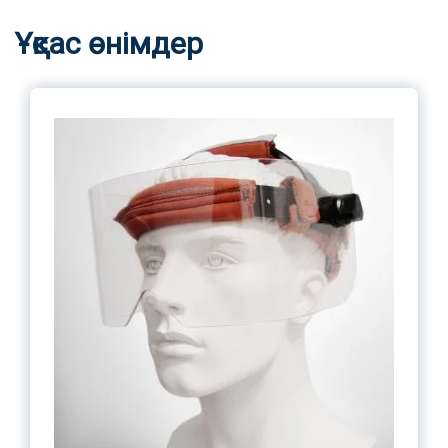
Ұқсас өнімдер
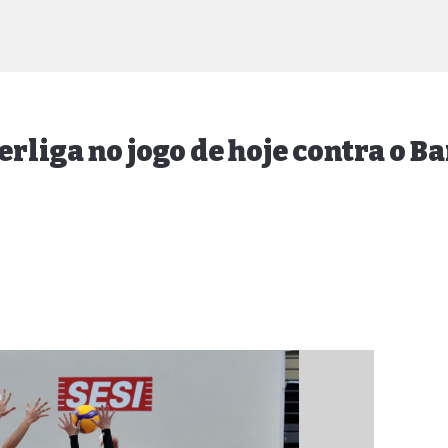
rliga no jogo de hoje contra o B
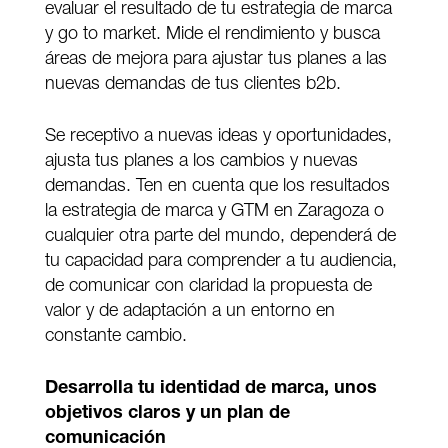
evaluar el resultado de tu estrategia de marca
y go to market. Mide el rendimiento y busca
áreas de mejora para ajustar tus planes a las
nuevas demandas de tus clientes b2b.
Se receptivo a nuevas ideas y oportunidades,
ajusta tus planes a los cambios y nuevas
demandas. Ten en cuenta que los resultados
la estrategia de marca y GTM en Zaragoza o
cualquier otra parte del mundo, dependerá de
tu capacidad para comprender a tu audiencia,
de comunicar con claridad la propuesta de
valor y de adaptación a un entorno en
constante cambio.
Desarrolla tu identidad de marca, unos
objetivos claros y un plan de
comunicación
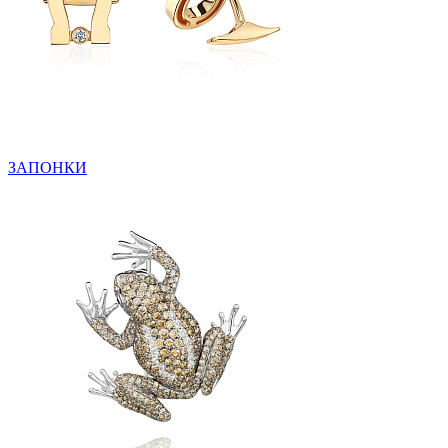
ЗАПОНКИ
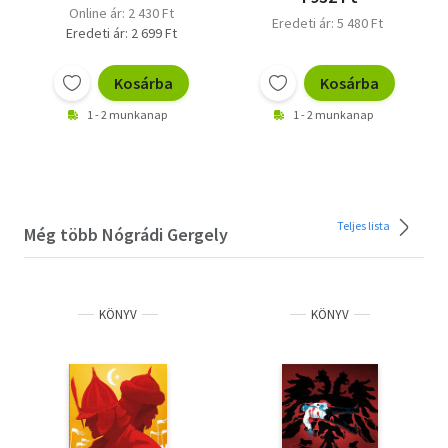
Online ár: 2 430 Ft
Eredeti ár: 5 480 Ft
Eredeti ár: 2 699 Ft
Kosárba
Kosárba
1 - 2 munkanap
1 - 2 munkanap
Teljes lista
Még több Nógrádi Gergely
KÖNYV
KÖNYV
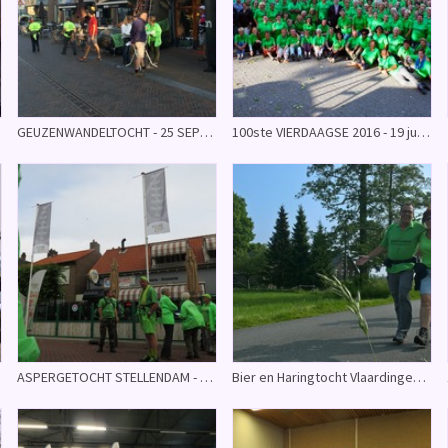
16
GEUZENWANDELTOCHT - 25 SEPTEMBER 2016
100ste VIERDAAGSE 2016 - 19 juli tot en met 22 juli 2016
16
ASPERGETOCHT STELLENDAM - 18 JUNI 2016
Bier en Haringtocht Vlaardingen - 4 juni 2016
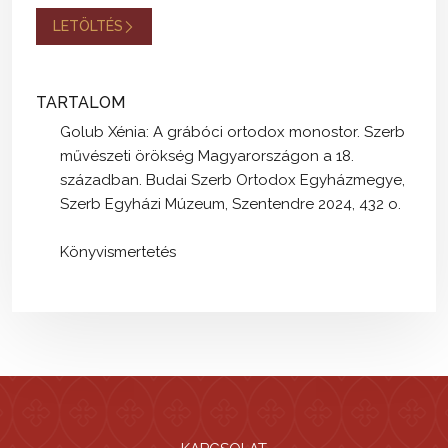
LETÖLTÉS
TARTALOM
Golub Xénia: A grábóci ortodox monostor. Szerb
művészeti örökség Magyarországon a 18.
században. Budai Szerb Ortodox Egyházmegye,
Szerb Egyházi Múzeum, Szentendre 2024, 432 o.
Könyvismertetés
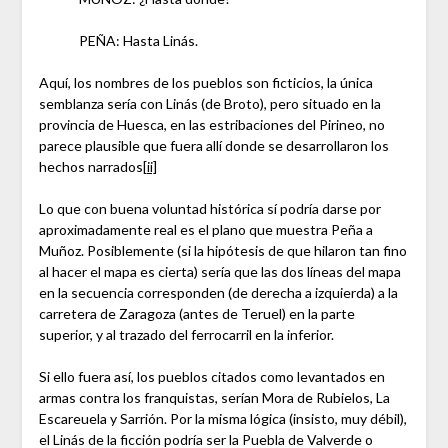
PEÑA: Hasta Linás.
Aquí, los nombres de los pueblos son ficticios, la única
semblanza sería con Linás (de Broto), pero situado en la
provincia de Huesca, en las estribaciones del Pirineo, no
parece plausible que fuera allí donde se desarrollaron los
hechos narrados
[ii]
Lo que con buena voluntad histórica sí podría darse por
aproximadamente real es el plano que muestra Peña a
Muñoz. Posiblemente (si la hipótesis de que hilaron tan fino
al hacer el mapa es cierta) sería que las dos líneas del mapa
en la secuencia corresponden (de derecha a izquierda) a la
carretera de Zaragoza (antes de Teruel) en la parte
superior, y al trazado del ferrocarril en la inferior.
Si ello fuera así, los pueblos citados como levantados en
armas contra los franquistas, serían Mora de Rubielos, La
Escareuela y Sarrión. Por la misma lógica (insisto, muy débil),
el Linás de la ficción podría ser la Puebla de Valverde o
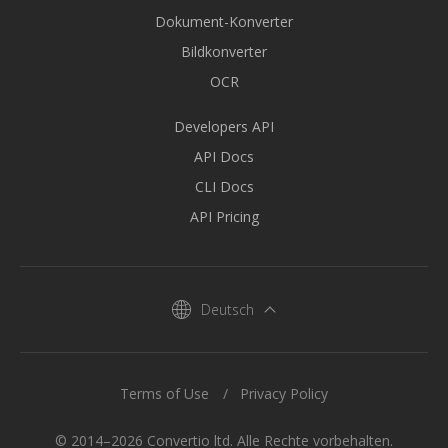
Dokument-Konverter
Bildkonverter
OCR
Developers API
API Docs
CLI Docs
API Pricing
Deutsch
Terms of Use
Privacy Policy
© 2014–2026 Convertio ltd. Alle Rechte vorbehalten.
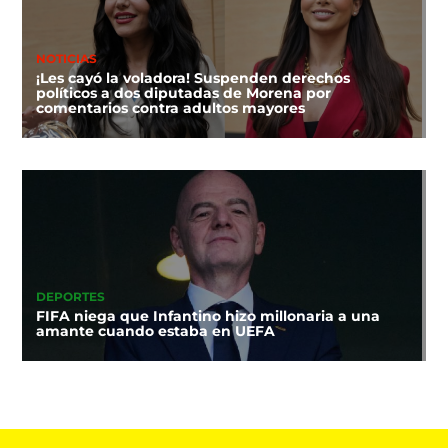
NOTICIAS
¡Les cayó la voladora! Suspenden derechos
políticos a dos diputadas de Morena por
comentarios contra adultos mayores
DEPORTES
FIFA niega que Infantino hizo millonaria a una
amante cuando estaba en UEFA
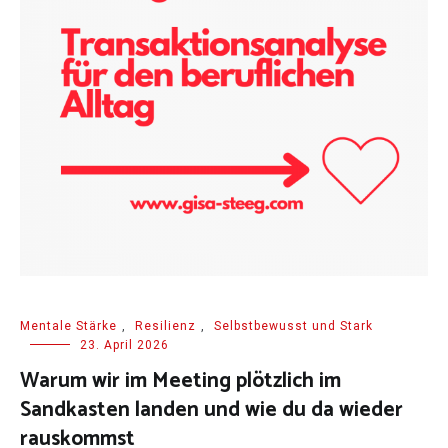
Mentale Stärke
,
Resilienz
,
Selbstbewusst und Stark
23. April 2026
Warum wir im Meeting plötzlich im
Sandkasten landen und wie du da wieder
rauskommst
---
__PROBLEM DETAILS__: With the pictures left out, return all the material above exactly.

__WRITTEN RESPONSE__:
Ұқсас өнімдер
rliga no jogo de hoje contra o B
evaluar el resultado de tu estrategia de marca
y go to market. Mide el rendimiento y busca
áreas de mejora para ajustar tus planes a las
nuevas demandas de tus clientes b2b.
Se receptivo a nuevas ideas y oportunidades,
ajusta tus planes a los cambios y nuevas
demandas. Ten en cuenta que los resultados
la estrategia de marca y GTM en Zaragoza o
cualquier otra parte del mundo, dependerá de
tu capacidad para comprender a tu audiencia,
de comunicar con claridad la propuesta de
valor y de adaptación a un entorno en
constante cambio.
Desarrolla tu identidad de marca, unos
objetivos claros y un plan de
comunicación
ЗАПОНКИ
Online ár: 2 430 Ft
Eredeti ár: 5 480 Ft
Eredeti ár: 2 699 Ft
Kosárba
Kosárba
1 - 2 munkanap
1 - 2 munkanap
Teljes lista
Még több Nógrádi Gergely
KÖNYV
KÖNYV
16
GEUZENWANDELTOCHT - 25 SEPTEMBER 2016
100ste VIERDAAGSE 2016 - 19 juli tot en met 22 juli 2016
16
ASPERGETOCHT STELLENDAM - 18 JUNI 2016
Bier en Haringtocht Vlaardingen - 4 juni 2016
LETÖLTÉS
TARTALOM
Golub Xénia: A grábóci ortodox monostor. Szerb
művészeti örökség Magyarországon a 18.
században. Budai Szerb Ortodox Egyházmegye,
Szerb Egyházi Múzeum, Szentendre 2024, 432 o.
Könyvismertetés
PEÑA: Hasta Linás.
Aquí, los nombres de los pueblos son ficticios, la única
semblanza sería con Linás (de Broto), pero situado en la
provincia de Huesca, en las estribaciones del Pirineo, no
parece plausible que fuera allí donde se desarrollaron los
hechos narrados
[ii]
Lo que con buena voluntad histórica sí podría darse por
aproximadamente real es el plano que muestra Peña a
Muñoz. Posiblemente (si la hipótesis de que hilaron tan fino
al hacer el mapa es cierta) sería que las dos líneas del mapa
en la secuencia corresponden (de derecha a izquierda) a la
carretera de Zaragoza (antes de Teruel) en la parte
superior, y al trazado del ferrocarril en la inferior.
Si ello fuera así, los pueblos citados como levantados en
armas contra los franquistas, serían Mora de Rubielos, La
Escareuela y Sarrión. Por la misma lógica (insisto, muy débil),
el Linás de la ficción podría ser la Puebla de Valverde o
Dokument-Konverter
Bildkonverter
OCR
Developers API
API Docs
CLI Docs
API Pricing
Deutsch
Terms of Use
Privacy Policy
© 2014–2026 Convertio ltd. Alle Rechte vorbehalten.
NOTICIAS
¡Les cayó la voladora! Suspenden derechos
políticos a dos diputadas de Morena por
comentarios contra adultos mayores
DEPORTES
FIFA niega que Infantino hizo millonaria a una
amante cuando estaba en UEFA
Mentale Stärke
,
Resilienz
,
Selbstbewusst und Stark
23. April 2026
Warum wir im Meeting plötzlich im
Sandkasten landen und wie du da wieder
rauskommst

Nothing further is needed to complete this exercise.